The District responded by filing a motion to dismiss, arguing that Plaintiff’s claims were time-barred by the Tort Immunity Act’s 1-year statute of limitations. Plaintiff argued that her case was not time-barred because the Childhood Sexual Abuse Act applied, and she filed her case within 20 years after her action accrued. The Circuit Court denied the District’s motion to dismiss, and the District then asked the Circuit Court to either reconsider its ruling or, in the alternative, certify the following question for appeal:
“Does the 1-year statute of limitations period in the Local Government and Governmental Employee Tort Immunity Act, 745 ILCS 10/8-101, control over the limitations period set out in the current version of the Childhood Sexual Abuse Act, 735 ILCS 5/13[-]202.2 (effective January 1, 2014), which by its express terms applies ‘[n]otwithstanding any other provision of law’?”
The Circuit Court declined to reconsider its ruling but did certify the question for appeal.
On appeal, the Court reviewed the limitations periods in both acts. The Tort Immunity Act, which shields local public entities from liability arising from the operation of government, provides that no civil action may be commenced in any court against a local entity or any of its employees for any injury unless it is commenced within one year from the date that the injury was received or the cause of action accrued. In contrast the Childhood Sexual Abuse Act, which governs civil actions for sexual abuse of a person under 18 years of age, provides:
(b) Notwithstanding any other provision of law, an action for damages for personal injury based on childhood sexual abuse must be commenced within 20 years of the date the limitation period begins to run…or within 20 years of the date the person abused discovers or through the use of reasonable diligence should discover both (i) that the act of childhood sexual abuse occurred and (ii) that the injury was caused by the childhood sexual abuse.

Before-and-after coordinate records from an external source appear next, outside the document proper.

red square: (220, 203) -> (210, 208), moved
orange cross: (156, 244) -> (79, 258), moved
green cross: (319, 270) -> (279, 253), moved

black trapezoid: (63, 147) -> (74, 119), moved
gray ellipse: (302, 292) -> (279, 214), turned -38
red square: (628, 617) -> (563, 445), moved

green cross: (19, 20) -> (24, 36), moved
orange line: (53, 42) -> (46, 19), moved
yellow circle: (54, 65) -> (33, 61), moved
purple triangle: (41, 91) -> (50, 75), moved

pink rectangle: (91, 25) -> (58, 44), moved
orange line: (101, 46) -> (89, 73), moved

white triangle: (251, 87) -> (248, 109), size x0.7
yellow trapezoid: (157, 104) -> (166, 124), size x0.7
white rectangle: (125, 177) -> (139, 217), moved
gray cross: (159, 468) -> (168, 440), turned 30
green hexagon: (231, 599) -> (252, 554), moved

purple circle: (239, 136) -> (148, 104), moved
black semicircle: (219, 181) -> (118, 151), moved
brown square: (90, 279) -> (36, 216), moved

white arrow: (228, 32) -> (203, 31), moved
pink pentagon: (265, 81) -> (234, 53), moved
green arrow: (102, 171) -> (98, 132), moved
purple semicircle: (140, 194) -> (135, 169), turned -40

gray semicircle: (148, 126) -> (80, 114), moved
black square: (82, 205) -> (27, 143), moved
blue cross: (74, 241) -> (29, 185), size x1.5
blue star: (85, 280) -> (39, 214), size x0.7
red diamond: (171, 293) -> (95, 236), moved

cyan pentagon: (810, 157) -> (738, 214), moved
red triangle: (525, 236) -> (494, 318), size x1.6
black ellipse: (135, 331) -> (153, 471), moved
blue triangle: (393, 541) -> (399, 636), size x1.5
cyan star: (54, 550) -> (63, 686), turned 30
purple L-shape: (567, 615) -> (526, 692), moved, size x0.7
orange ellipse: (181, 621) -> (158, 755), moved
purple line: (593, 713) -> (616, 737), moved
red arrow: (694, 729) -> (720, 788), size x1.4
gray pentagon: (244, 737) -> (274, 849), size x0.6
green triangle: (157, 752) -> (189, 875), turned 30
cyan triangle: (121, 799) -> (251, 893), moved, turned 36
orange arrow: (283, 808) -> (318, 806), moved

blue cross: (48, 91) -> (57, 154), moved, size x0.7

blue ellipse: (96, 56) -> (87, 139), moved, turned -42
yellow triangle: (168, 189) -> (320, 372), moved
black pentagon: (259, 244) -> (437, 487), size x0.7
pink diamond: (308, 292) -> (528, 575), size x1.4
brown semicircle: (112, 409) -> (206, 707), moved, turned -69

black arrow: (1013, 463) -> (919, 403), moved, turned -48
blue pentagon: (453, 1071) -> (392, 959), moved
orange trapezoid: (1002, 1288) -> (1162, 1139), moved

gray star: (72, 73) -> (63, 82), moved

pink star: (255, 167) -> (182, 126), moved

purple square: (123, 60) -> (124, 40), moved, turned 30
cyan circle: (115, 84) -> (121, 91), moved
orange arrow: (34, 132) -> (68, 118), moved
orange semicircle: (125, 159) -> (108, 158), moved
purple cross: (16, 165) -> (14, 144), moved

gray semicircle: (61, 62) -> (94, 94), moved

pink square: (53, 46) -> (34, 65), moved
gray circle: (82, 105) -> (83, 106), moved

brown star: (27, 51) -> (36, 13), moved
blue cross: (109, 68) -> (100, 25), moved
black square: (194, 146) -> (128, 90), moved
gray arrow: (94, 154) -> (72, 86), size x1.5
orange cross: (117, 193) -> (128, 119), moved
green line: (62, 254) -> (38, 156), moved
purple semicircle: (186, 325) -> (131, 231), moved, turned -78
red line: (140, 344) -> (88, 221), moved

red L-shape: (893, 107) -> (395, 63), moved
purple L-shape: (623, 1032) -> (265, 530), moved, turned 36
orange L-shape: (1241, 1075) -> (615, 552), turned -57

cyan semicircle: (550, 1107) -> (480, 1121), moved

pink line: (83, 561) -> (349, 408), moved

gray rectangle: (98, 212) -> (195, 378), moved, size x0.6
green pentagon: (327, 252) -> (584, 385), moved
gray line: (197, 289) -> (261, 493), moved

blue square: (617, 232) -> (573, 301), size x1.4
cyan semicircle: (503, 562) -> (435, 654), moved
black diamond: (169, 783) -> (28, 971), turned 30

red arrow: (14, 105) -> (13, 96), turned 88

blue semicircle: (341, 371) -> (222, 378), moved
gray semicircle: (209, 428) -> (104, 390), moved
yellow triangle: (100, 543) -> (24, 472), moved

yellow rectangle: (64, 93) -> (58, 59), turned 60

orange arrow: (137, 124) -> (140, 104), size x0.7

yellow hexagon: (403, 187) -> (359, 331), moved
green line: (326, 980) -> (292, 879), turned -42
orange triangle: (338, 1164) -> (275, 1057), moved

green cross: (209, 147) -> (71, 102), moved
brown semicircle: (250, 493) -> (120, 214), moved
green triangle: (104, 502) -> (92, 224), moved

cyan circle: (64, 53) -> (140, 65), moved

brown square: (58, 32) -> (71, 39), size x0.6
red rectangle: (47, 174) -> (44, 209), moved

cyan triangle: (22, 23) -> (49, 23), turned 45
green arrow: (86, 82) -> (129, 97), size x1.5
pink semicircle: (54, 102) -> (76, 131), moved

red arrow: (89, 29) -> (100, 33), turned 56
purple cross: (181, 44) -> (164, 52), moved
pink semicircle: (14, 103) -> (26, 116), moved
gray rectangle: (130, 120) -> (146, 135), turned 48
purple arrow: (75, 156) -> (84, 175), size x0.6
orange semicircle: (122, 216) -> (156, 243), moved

Looking to the plain language of these acts, the Court held that the language of the Childhood Sexual Abuse Act clearly applies to claims based upon childhood sexual abuse, despite any other statute of limitations, due to the phrase “notwithstanding any other provision of law.” The Court’s decision is consistent with the decision reached by the Second District Appellate Court in Doe v. Hinsdale Township High School Dist. 86, 388 Ill.App.3d 995 (2nd Dist. 2009), a case that also involved personal injury based on alleged childhood sexual abuse proximately caused by a defendant school district and its employees.